Jun 27, 2005
The Children’s Zoo in Toledo was closed for the weekend after three animals tested positive for an infectious bacteria that causes gastrointestinal illness.
No patrons have reported being ill, but officials said Friday that the petting portion of the children’s zoo could remain closed for the rest of the summer.
“This is not a major public health hazard, we’re just being extremely, extremely cautious,” said Andrew Odum, chairman of the zoo’s biological programs committee.
The zoo is part of the much larger Toledo Zoo.
Recently two baby calves sharing the same stall tested positive during routine checks for a bacteria known as campylobacter. A sow that had just given birth in an adjacent stall also tested positive.
The three animals – which were kept in stall areas beyond the reach of zoo patrons – were isolated for observation, although none showed signs of sickness, zoo officials said.

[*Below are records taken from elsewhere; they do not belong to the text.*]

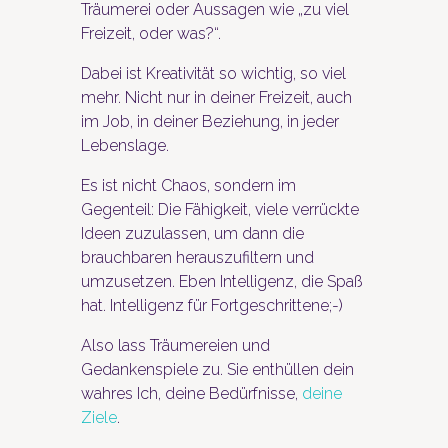
Träumerei oder Aussagen wie „zu viel
Freizeit, oder was?“.
Dabei ist Kreativität so wichtig, so viel
mehr. Nicht nur in deiner Freizeit, auch
im Job, in deiner Beziehung, in jeder
Lebenslage.
Es ist nicht Chaos, sondern im
Gegenteil: Die Fähigkeit, viele verrückte
Ideen zuzulassen, um dann die
brauchbaren herauszufiltern und
umzusetzen. Eben Intelligenz, die Spaß
hat. Intelligenz für Fortgeschrittene;-)
Also lass Träumereien und
Gedankenspiele zu. Sie enthüllen dein
wahres Ich, deine Bedürfnisse,
deine
Ziele
.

About 30 barnyard animals in the children’s zoo, including goats, sheep, pigs, and calves, were retested.
Symptoms of campylobacteriosis, the disease caused by the bacteria, include diarrhea, abdominal pain and fever. It is transferred by saliva and touching of an animal’s feces. Symptoms appear two to five days after exposure, according to the U.S. Centers for Disease Control and Prevention.
Animals at the children’s zoo are loaned to the Toledo Zoo by area farmers and institutions for the summer.
The zoo’s calves and pigs arrived in May from several area farmers, while the sheep arrived in May from the University of Findlay.
In April, state health officials in Florida said 26 people, including 23 children, fell ill from E. coli linked to petting zoos at three fairs.